One way TEAM Summer is looking to close that opportunity gap is by providing an online directory of different summer learning programs available across the city. This year’s portal is now online, with more than 60 programs listed in academics, arts and culture, enrichment, sports and STEM — regardless of whether or not the provider is a member of the Summer TEAM initiative.

Paula Palermo, the data director of Norwalk ACTS, developed the portal last year and has also led the data collection on summer learning in Norwalk since TEAM Summer started in 2017.

Both are the first of their kinds in the city that Palermo are aware of.

“I think that TEAM Summer is a great example of how we bring the community together. We convene the community to do better because none of the individual programs have the capacity to solve the bigger issues by themselves,” she said. “But when you get 30 people around the table all looking to be successful to provide good programming for children, you come up with a lot better solutions.”

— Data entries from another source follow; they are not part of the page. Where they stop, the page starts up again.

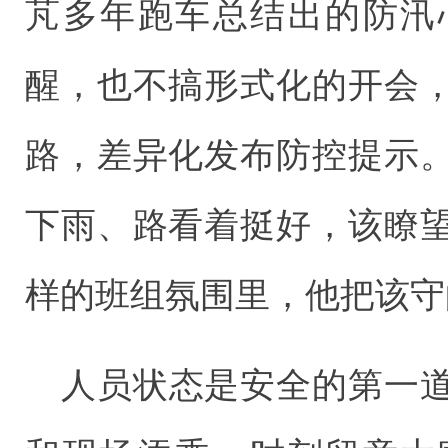
芃多年跑车总结出的防汛
醒，也不搞形式化的开会
路，差异化发布防控提示
下雨、路看着挺好，该瞭
样的班组氛围里，他把该守
人员状态是安全的第一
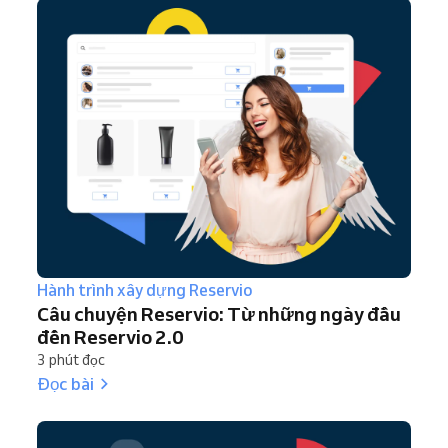
Hành trình xây dựng Reservio
Câu chuyện Reservio: Từ những ngày đầu
đến Reservio 2.0
3 phút đọc
Đọc bài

Amy Jefferies, manager of youth development at Family & Children’s Agency’s ASPIRE program, has seen the benefit of being a part of TEAM Summer firsthand and Norwalk ACTS since its beginning.

Every summer, the Norwalk Library Association comes to the ASPIRE program to talk about its reading summer program to children, which boosts their motivation to read, she said.

“Norwalk ACTS has been able to open a lot of these people and programs in the community to our students,” Jefferies said. “I think what shifted is that it’s no longer camp, it is a summer program that we run as a cross-curriculum. Embedded in everything we do is academic learning.”

TEAM Summer now has 34 members and has an average of 30 people who come to monthly meetings.